The NLRB found that Care One interfered with employee rights in violation of Section 8(a)(1) of the NLRA, and discriminated against employees in violation of Section 8(a)(3) of the act, when it reversed cuts to an employee health plan about three weeks before the representation election, but excluded the nonprofessional employees who would be eligible to vote.
Pillar said the NLRB had substantial evidence that the timing of the action supported an unfair labor practice finding, and Care One's only justification was an erroneous legal view that it couldn't confer a benefit on eligible voters before an NLRB election.
The NLRB found the reason for withholding the adjustment was to dissuade employees from voting for the union, and Pillard wrote that the board properly found the company's action violated the NLRA's prohibitions on interference and discrimination.

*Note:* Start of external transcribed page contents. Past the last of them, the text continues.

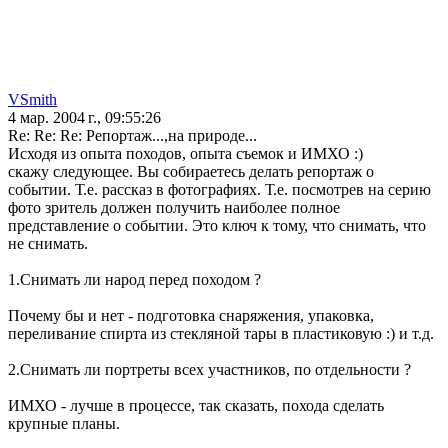
VSmith
4 мар. 2004 г., 09:55:26
Re: Re: Re: Репортаж...,на природе...
Исходя из опыта походов, опыта съемок и ИМХО :)
скажу следующее. Вы собираетесь делать репортаж о
событии. Т.е. рассказ в фотографиях. Т.е. посмотрев на серию
фото зритель должен получить наиболее полное
представление о событии. Это ключ к тому, что снимать, что
не снимать.
1.Снимать ли народ перед походом ?
Почему бы и нет - подготовка снаряжения, упаковка,
переливание спирта из стекляной тары в пластиковую :) и т.д.
2.Cнимать ли портреты всех участников, по отдельности ?
ИМХО - лучше в процессе, так сказать, похода сделать
крупные планы.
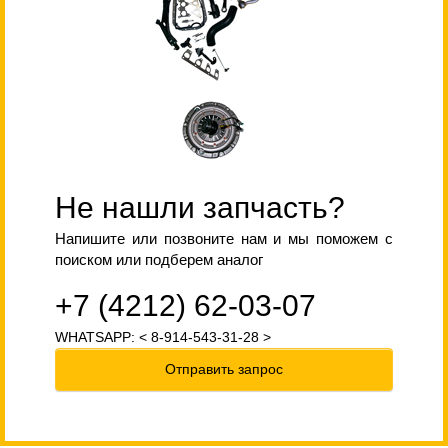
Не нашли запчасть?
Напишите или позвоните нам и мы поможем с
поиском или подберем аналог
+7 (4212) 62-03-07
WHATSAPP: < 8-914-543-31-28 >
Отправить запрос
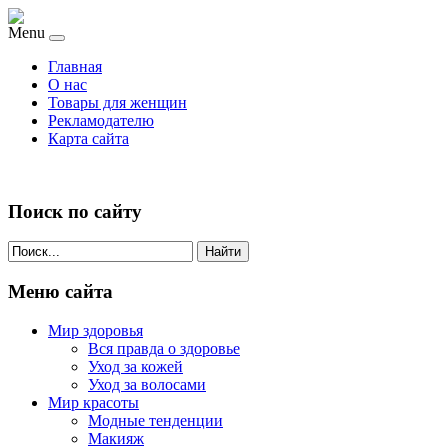
Menu
Главная
О нас
Товары для женщин
Рекламодателю
Карта сайта
Поиск по сайту
Найти
Меню сайта
Мир здоровья
Вся правда о здоровье
Уход за кожей
Уход за волосами
Мир красоты
Модные тенденции
Макияж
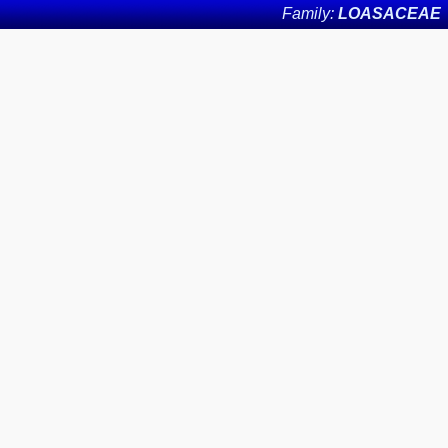
Family:
LOASACEAE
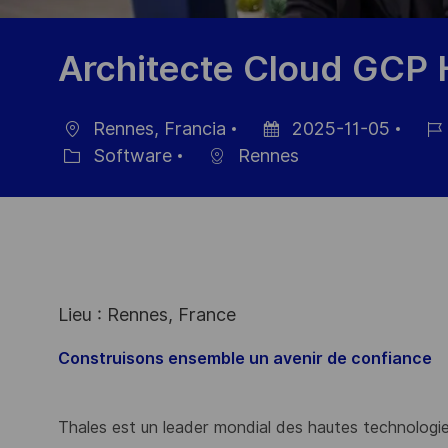
Architecte Cloud GCP 
Rennes, Francia
2025-11-05
Ubicación
Fecha
ID
Software
Rennes
Categoría
de
de
publicación
empl
Lieu : Rennes, France
Construisons ensemble un avenir de confiance
Thales est un leader mondial des hautes technologies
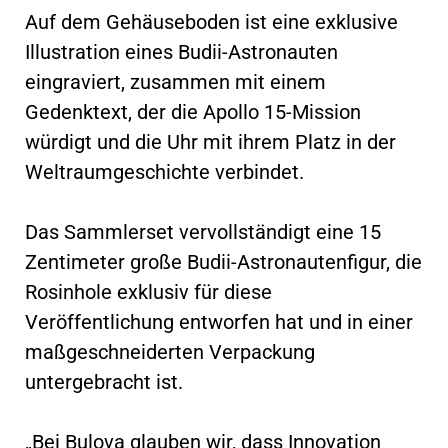
Auf dem Gehäuseboden ist eine exklusive
Illustration eines Budii-Astronauten
eingraviert, zusammen mit einem
Gedenktext, der die Apollo 15-Mission
würdigt und die Uhr mit ihrem Platz in der
Weltraumgeschichte verbindet.
Das Sammlerset vervollständigt eine 15
Zentimeter große Budii-Astronautenfigur, die
Rosinhole exklusiv für diese
Veröffentlichung entworfen hat und in einer
maßgeschneiderten Verpackung
untergebracht ist.
„Bei Bulova glauben wir, dass Innovation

The appeals court upheld the NLRB's decision that the employer illegally warned employees in a campaign leaflet that electing the union could result in a strike, which could “jeopardize your job.”
Care One argued it was accurately warning that strikers could be replaced by other workers, but the court said the leaflet “overstated the risk to workers,” who retain important NLRA rights, including the right to be reinstated immediately after a strike or upon the departure of replacements who have filled their jobs.
The court said the NLRB “reasonably concluded that the Company's leaflet was not truthful and could reasonably be construed as threatening in its blanket statement that striking could cost employees their job.”
The D.C. Circuit also enforced the board's decision that Care One violated the NLRA by posting a copy of its workplace violence policy with a memorandum warning that employees could be punished for “threats, intimidation, and harassment.”
In a 2-1 ruling, the NLRB found there was no showing of any threatening behavior that justified posting the memorandum, and the board concluded the action was an implied threat.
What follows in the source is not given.